Stored records
# # # #

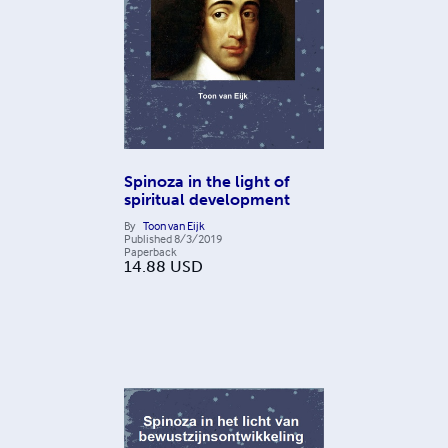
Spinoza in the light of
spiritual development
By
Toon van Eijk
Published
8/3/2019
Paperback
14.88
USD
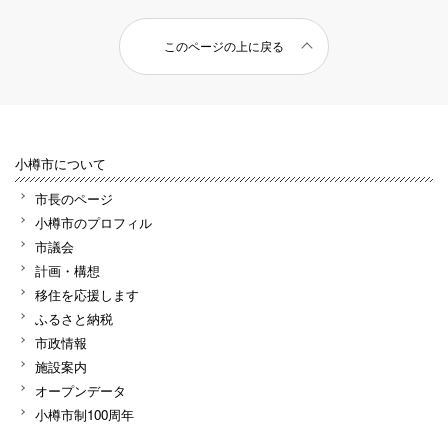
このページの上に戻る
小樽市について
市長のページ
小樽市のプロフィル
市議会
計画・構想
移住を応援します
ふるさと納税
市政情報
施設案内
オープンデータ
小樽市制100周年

# # # #

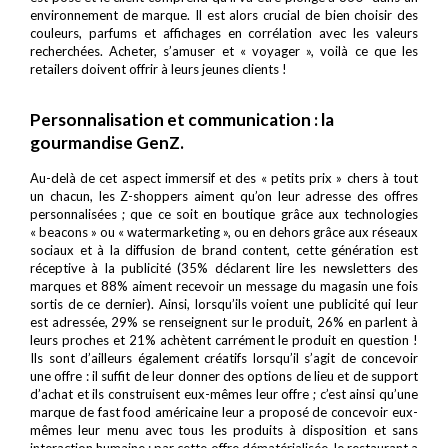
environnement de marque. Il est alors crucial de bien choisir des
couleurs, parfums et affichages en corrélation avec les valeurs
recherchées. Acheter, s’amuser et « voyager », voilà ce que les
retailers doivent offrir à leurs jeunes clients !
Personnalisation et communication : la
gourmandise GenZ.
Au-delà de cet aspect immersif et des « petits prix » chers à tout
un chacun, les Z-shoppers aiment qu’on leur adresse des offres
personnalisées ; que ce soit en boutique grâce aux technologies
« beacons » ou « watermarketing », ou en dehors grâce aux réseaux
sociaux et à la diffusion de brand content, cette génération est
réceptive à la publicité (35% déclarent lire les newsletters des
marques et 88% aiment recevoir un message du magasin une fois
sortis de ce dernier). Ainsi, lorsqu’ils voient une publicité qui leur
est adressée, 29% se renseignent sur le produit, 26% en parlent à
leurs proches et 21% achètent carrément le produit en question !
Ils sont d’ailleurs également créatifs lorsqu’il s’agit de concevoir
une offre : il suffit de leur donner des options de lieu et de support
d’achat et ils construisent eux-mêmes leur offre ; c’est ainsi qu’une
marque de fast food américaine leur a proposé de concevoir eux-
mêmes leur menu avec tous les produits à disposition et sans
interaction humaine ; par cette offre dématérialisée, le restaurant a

# # # #

**Problem description:** Could you return exactly the stretch of the data above that starts at the line with "marques et 88%" and ends at the line with "interaction humaine ;", both lines included?

**Solved exercise:**
marques et 88% aiment recevoir un message du magasin une fois
sortis de ce dernier). Ainsi, lorsqu’ils voient une publicité qui leur
est adressée, 29% se renseignent sur le produit, 26% en parlent à
leurs proches et 21% achètent carrément le produit en question !
Ils sont d’ailleurs également créatifs lorsqu’il s’agit de concevoir
une offre : il suffit de leur donner des options de lieu et de support
d’achat et ils construisent eux-mêmes leur offre ; c’est ainsi qu’une
marque de fast food américaine leur a proposé de concevoir eux-
mêmes leur menu avec tous les produits à disposition et sans
interaction humaine ; par cette offre dématérialisée, le restaurant a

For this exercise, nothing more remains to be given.